Opinion: 17-Year-Old Recalls Traumatic Incident With Active Gunman at School; Makes Case On Why School Shootings Laws Should Do More to Protect Students

Advertisement.

It was November of 2011 at Arcola Lakes Elementary School and a 7-year-old me was minding my business in math class. Suddenly the loudspeaker is on and my principal says “This is a code red. I repeat code red.” At first, I thought it was just another practice, but then my teacher starts sweating and rushing to turn the lights off. From there my 7-year-old mind guessed it was something serious. We hid under our desks and waited for 10 minutes. Some girls were crying, praying, and others remained quiet. Out of nowhere shots fired and a girl whispered, “Oh my gosh, I saw someone.” Because of that, my teacher panicked. She placed all of us in the classroom restroom, putting the girls on the right and the boys on the left. Ten minutes passed, then 20 minutes passed and then that 20 turned to 30 and that 30 turned to 40 minutes. All of us just stood there, some squatting, quietly in the dark until that loudspeaker talked again. That was my first time experiencing a shooting of any kind. At the time I didn’t know what to think or even say. I knew my dad was panicking and my mom was rushing home from work. I guess I never really processed the event. Not even now I do fully grasp the trauma of that event that happened when I was just at 7-years old.
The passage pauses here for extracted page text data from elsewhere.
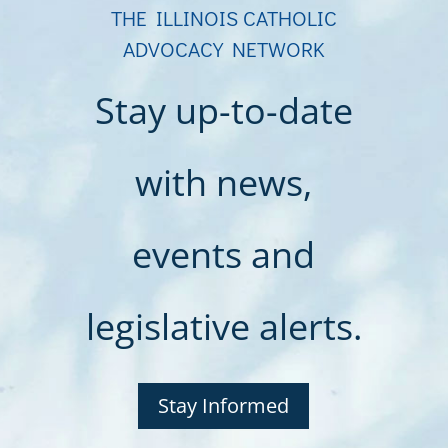
THE ILLINOIS CATHOLIC
ADVOCACY NETWORK
Stay up-to-date
with news,
events and
legislative alerts.
Stay Informed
Unfortunately that would not be my only encounter with a school-related shooting. The second time was at the same school, but it was a field day in April 2012. Seven-year-old me was so excited to play. I planned out what I was going to do first: Jump rope, Potato sack race, Relay race, and even a three-legged race. Sadly I never got a chance to do some of my favorite events that day because a staff member reported that they witnessed a gunman jumping our school gate. The teachers rushed us inside and we had to wait about an hour for the situation to settle down. I was furious. I thought to myself, “Who does this guy think he is messing up my field day?” I would have thrown a pebble at him. That was all I was focused on, some man ruining my field day and not the fact that he had a weapon and could have harmed one of us. I never processed that properly either at the time. The ramifications were lost on me as a 7-year-old as it would anyone at that age.

Thinking about those situations I experience now in 2022, it’s really sad because the occurrence of school shootings has not gone away. I was 7-years-old then, and now as a rising senior in high school I still hate that this is a really dangerous thing I have to deal with. Like at this point my brain can’t process the hostile back-to-back shootings that have happened in recent years. I think it’s ridiculous. It’s like a disgusting trend that won’t go away. I have no words for how I was a baby, a child, a kid who thought the boogeyman was real and the scariest thing I would encounter until I saw the real fear of school shootings. I see these shootings and keep reminiscing how I felt as a scared kid at 7 years old hiding in a bathroom and I think how horrified those students must have felt experiencing the Parkland shooting, the Uvalde Shooting, the Sandyhook shooting, and unfortunately all the other school shootings.

I thought by now, we would have tougher laws and restrictions that would help to prevent school shootings. However, it seems to me the government leaders haven’t done much and school districts are sadly forced to adjust their rules and procedures to try and prevent these horrific incidents. No one should have to adjust their lives to try to prevent bad things like this from happening with little protection from a government that’s supposed to protect us. I wish these bad things would just vanish. I’m asking now the adult leaders of my local, state, and federal government why can’t access to machinery weapons change instead of schools taking learning time to practice shooting drills for such situations? Why is the focus of protecting unborn children from getting aborted more of a priority instead of enforcing restrictions or laws to slow down gun control to prevent the living children now from getting killed? What’s the point of overturning a case about babies if you can’t even handle gun control that will help prevent them from getting shot in their elementary school classroom? To me, I believe you’re just encouraging more children to die.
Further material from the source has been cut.